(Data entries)
◇ ◇ ◇

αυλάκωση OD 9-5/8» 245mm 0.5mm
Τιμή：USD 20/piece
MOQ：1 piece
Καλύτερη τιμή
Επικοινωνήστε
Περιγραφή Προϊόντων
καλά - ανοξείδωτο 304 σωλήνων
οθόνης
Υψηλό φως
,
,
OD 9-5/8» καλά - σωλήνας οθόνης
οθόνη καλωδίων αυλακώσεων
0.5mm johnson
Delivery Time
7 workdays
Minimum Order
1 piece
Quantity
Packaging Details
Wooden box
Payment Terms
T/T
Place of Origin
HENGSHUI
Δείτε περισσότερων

◇ ◇ ◇

EXERCISE DESCRIPTION: In the entries above, which lines hold the string "καλά"? Report all of them.

RESPONSE TO THIS EXERCISE:
καλά - ανοξείδωτο 304 σωλήνων
OD 9-5/8» καλά - σωλήνας οθόνης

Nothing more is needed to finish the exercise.